First Saturn Rocket Was Launched
October 27, 1961
by Mike Wright
MSFC Historian
(From
the October 24, 1996, edition of the Marshall Star, published
by the Marshall Space Flight Center)
On October 27, 1961, NASA launched its first Saturn rocket, a
major milestone in the challenge to send humans to the moon before
the end of the decade and return them safely to earth.
With the space race in full swing by the end of the late 1950s,
the U.S. had no launch vehicles in its inventory that could measure
up to the lunar landing task. NASA originally envisioned a stepping
stone approach to develop a rocket for the job. The Saturn I would
serve as the first element in the development of larger Saturn
vehicles ultimately known as the Saturn IB and Saturn V. However,
the pace of the moon landing program had already made it imperative
for NASA to conduct Saturn IB and Saturn V ground testing and
development concurrently with the actual flight testing of the
Saturn I.
The pace of Saturn development grew faster at NASA's Marshall
Space Flight Center in Huntsville, Alabama, after President Kennedy's
call in May 1961 for a manned lunar landing before the end of
the decade.

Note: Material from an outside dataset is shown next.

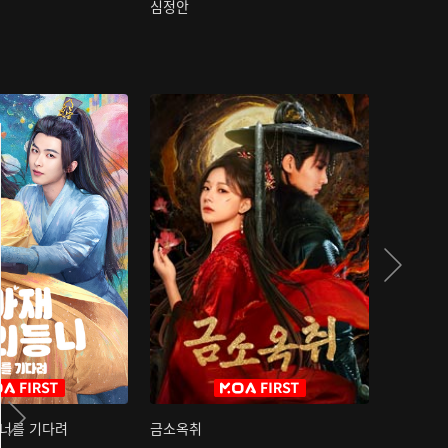
심정안
여과성음유
 너를 기다려
금소옥취
금수택심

NASA selected the Saturn V as the vehicle for the
manned lunar landing mission while Saturn I flights were still
in progress.
The Saturn I was the first large launch vehicle designed and
built by NASA primarily for the scientific, peaceful exploration
of space. Before Saturn, NASA depended upon rockets designed for
military purposes, modified for the agency's scientific or manned
payloads. The project was initiated by the Army but was later
turned over to the NASA Center in Huntsville.
Wernher von Braun and his team of rocket experts in Huntsville
had been making advances in rocket technology since World War
II when Von Braun developed the V-2 rocket in Germany. The initial
members of the team were brought to the U.S. after the war to
work on rocket propulsion for the U.S. Army.

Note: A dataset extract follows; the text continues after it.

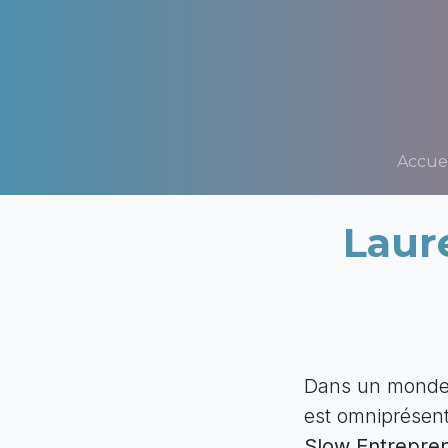
Accuei
Laur
Dans un monde o
est omniprésen
Slow Entrepren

Working in Huntsville, Von Braun and an expanded team of rocket
experts developed the Redstone and Jupiter missiles for the Army.
After the Soviets launched Sputnik in 1957, the Department of
Defense was "in just the right mood," Von Braun wrote,
to authorize the Army Ballistic Missile Agency in Huntsville to
develop a 1.5-million pound thrust rocket booster. The rocket
expert called the Saturn I "unprecedented." By comparison,
the Redstone missile first launched in 1953 generated 75,000 pounds
of thrust.
The key to developing the powerful Saturn I rested on a Von
Braun innovation. To generate the thrust they needed, the rocket
engineers clustered eight modified Rocketdyne engines used in
the Jupiter and Thor missiles. The new engine was known as the
H-1. They also clustered the kerosene and liquid oxygen fuel tanks
in order to make best use of the tools and fixtures from the Redstone
and Jupiter programs.
The idea was a novel one. "His (Von Braun's) idea to take
eight Jupiter engines, strap them together and then fire them
all at once, sounded like a Rube Goldberg invention," Newsweek
magazine reported.
Astronauts Deke Slayton and Alan Shepard, writing in "Moon
Shot," recalled fellow Astronaut John Glenn's observations.
The Army had turned "Wernher lose on some monster rocket
they called Saturn. Eight engines. Something over a million pounds
of thrust for liftoff. We could put up a Mack Truck with that
thing."
The program was named "Saturn" simply because Saturn
was the next outer planet after Jupiter in the solar system, Von
Braun said.
At 9:06 a.m. (CST) on October 27, 1961, the 162-foot tall Saturn
I rocket lifted off its Cape Canaveral launch pad. During the
eight-minute flight the rocket reached a peak velocity of 3,607
miles an hour and an altitude of 84.813 miles, before impacting
214.727 miles out into the Atlantic Ocean.
In all, 10 Saturn I flights were conducted in a program that
started the U.S. on the road to the moon with 10 straight successes.